Present inflation rate of Bangladesh was recorded at 7.04 percent in July of 2014. As per
economic growth of Bangladesh, gross domestic production is Tk.7,430,426 million. In which
Agricultural production is Tk.1,213,652 million, Industrial is Tk.2,200,445 million and Service
sector production is Tk.4,016,329 million. Central Bank usually controls interest rate and money
growth through Monetary policy. By using monetary policy, Bangladesh Bank, Central Bank of
Bangladesh can affect the interaction between the demand for money and the supply of money,
which affects interest rates, aggregate spending, and economic growth. As it increases the money
supply, interest rates should decline and result in more aggregate spending and higher economic
growth. As it decreases the money supply, interest rates should increase and result in less
aggregate spending (because of higher financing rates), lower economic growth, and lower
inflation.
In terms of Bangladesh, Bangladesh Bank should decrease interest rate in this situation. Because
1. For employment opportunity: in terms of employment opportunity we know that, if
rate of interest rate is low, many businesses commence to raise. Business set up costs
including costs of living are also low in this situation. This condition encourages various
to set up more businesses. This may also helps to increases new employment opportunity
in these businesses.
2. Cheaper borrowing costs: Lower interest rates make the cost of borrowing cheaper. It
will encourage consumers and firms to take out loans to finance greater spending and
investment.

3. Rising asset prices: Lower interest rates make it more attractive to buy assets such as
housing. This will cause a rise in house prices and therefore rise in wealth. Increased
wealth will also encourage consumer spending as confidence will be higher.
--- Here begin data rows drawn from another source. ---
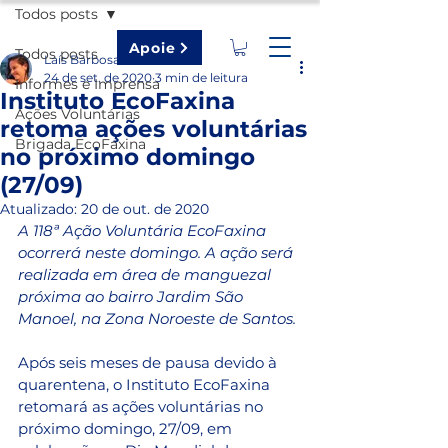
Todos posts
Apoie
Todos posts
Laís Barbosa
24 de set. de 2020
3 min de leitura
Informes e Imprensa
Instituto EcoFaxina
Ações Voluntárias
retoma ações voluntárias
Brigada EcoFaxina
no próximo domingo
(27/09)
Atualizado:
20 de out. de 2020
A 118ª Ação Voluntária EcoFaxina 
ocorrerá neste domingo. A ação será 
realizada em área de manguezal 
próxima ao bairro Jardim São 
Manoel, na Zona Noroeste de Santos.
Após seis meses de pausa devido à 
quarentena, o Instituto EcoFaxina 
retomará as ações voluntárias no 
próximo domingo, 27/09, em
4. Use of huge idle fund: In Bangladesh, old a huge amount of fund remains idle. To utilize
this huge fund interest rate should decrease to investment and provide loan in business
sector.
5. To make Financial Institutions (NBFI, Bank) business profitable: It is very much
difficult to running business like Bank, leasing company etc. if the rate of interest is high.
If the rate of interest is high, these institutions fail to utilize its fund properly and get loss
in their business.
6. Rolling the economy perfectly: It seems that for last few months economy is slowmoving. Because of high interest many businesses and entrepreneurs are not interested to
take loan from the bank or other financial institutions. By lowering interest rate, Central
Bank can encourage these institutions or entrepreneurs to investment and flourish the
economy.
From the discussion we can see that, for present scenario the Central Bank of Bangladesh should
reduce interest rate for the betterment of the country.